The feature is designed to work with any app, and saying "OK Google" into your phone will bring up "a contextual voice" which suggests further lines of enquiry. The example the BBC cites is using Spotify, for which the voice might assume you wanted to know the identity of the lead singer of the band currently playing. Lord knows what the voice might suggest when you're using Tinder, Chat Roulette, or the Hot Leyton Orient Connections app.
"It's search designed for the mobile world," explained the Google search chief. "You don't have to switch windows to type information into one window and then go to another. "In fact, you don't have to do a thing - just plug your phone directly into your brain stem and you need never think again. All the pain will go away, I promise - join us, join us, join us...," he added, probably.
Prez-ing issue
I was thoroughly underwhelmed to learn this week that "cybersecurity [is] a key issue in [the] upcoming presidential election", according to deeply disingenuous and wildly inaccurate marketing gubbins from Tripwire.

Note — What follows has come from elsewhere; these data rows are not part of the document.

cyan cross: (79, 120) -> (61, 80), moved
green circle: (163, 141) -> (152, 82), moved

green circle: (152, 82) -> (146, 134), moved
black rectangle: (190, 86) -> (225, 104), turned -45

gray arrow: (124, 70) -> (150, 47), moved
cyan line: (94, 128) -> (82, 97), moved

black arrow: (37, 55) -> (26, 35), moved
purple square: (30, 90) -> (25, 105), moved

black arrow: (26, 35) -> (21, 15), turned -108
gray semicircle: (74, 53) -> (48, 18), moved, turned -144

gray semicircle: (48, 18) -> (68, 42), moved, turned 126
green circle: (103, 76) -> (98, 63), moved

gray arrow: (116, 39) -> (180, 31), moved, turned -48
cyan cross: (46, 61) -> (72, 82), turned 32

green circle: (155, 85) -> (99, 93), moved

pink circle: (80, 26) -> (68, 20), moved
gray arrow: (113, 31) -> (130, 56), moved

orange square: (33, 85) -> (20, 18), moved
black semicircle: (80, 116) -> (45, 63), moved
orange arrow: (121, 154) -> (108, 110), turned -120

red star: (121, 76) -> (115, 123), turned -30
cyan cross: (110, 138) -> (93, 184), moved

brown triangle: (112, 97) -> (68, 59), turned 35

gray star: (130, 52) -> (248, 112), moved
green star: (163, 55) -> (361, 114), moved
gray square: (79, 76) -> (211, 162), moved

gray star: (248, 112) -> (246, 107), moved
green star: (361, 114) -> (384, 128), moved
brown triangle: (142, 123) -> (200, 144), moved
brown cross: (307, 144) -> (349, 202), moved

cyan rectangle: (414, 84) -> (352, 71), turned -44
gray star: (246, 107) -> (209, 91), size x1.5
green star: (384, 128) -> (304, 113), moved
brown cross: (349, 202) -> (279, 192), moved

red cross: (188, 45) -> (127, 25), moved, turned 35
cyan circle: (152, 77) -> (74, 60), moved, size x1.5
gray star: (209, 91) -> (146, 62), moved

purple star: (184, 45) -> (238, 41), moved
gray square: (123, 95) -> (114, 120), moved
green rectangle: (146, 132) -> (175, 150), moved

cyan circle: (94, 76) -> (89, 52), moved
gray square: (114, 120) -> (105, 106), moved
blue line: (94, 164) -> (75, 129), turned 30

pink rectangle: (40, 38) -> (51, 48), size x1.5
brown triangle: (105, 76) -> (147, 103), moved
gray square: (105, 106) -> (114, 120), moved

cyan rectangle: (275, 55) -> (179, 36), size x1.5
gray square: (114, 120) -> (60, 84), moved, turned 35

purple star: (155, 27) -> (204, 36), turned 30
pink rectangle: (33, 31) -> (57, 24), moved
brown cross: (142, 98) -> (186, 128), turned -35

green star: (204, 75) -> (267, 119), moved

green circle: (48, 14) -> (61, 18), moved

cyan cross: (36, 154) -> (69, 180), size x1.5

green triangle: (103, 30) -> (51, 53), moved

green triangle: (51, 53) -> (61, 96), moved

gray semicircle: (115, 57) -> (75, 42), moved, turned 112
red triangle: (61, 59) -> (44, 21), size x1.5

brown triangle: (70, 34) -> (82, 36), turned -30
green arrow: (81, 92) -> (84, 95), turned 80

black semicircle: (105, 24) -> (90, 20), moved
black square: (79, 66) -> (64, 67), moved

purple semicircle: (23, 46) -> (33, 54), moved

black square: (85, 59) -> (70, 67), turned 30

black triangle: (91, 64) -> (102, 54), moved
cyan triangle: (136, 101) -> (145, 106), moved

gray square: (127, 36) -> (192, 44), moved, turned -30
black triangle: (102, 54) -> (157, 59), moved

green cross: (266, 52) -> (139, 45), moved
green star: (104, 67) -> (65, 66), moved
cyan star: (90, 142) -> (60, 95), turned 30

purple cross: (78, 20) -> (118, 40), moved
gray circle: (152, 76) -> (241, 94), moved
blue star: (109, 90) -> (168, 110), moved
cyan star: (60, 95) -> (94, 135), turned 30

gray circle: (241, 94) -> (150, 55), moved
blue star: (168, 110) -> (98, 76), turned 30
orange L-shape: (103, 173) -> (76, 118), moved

The (VESTED INTEREST ALERT!!!) security vendor quizzed 210 IT security professionals, some 54 per cent of whom feel that cybersecurity policy and regulation will "be a key issue". Just 14 per cent stated that it will not be so, with the remaining 32 per cent presumably unable to get their head around a question that I imagine was so leading as to be four furlongs ahead of all other questions in the running.
The firm also discovered that 68 per cent of respondents "would prefer to vote for a presidential candidate who has a strong cybersecurity policy".
What's more, some 244 per cent of respondents would rather not vote for a candidate who taunts kittens and the elderly, according to further research from the Department of Stating the Bleeding Obvious.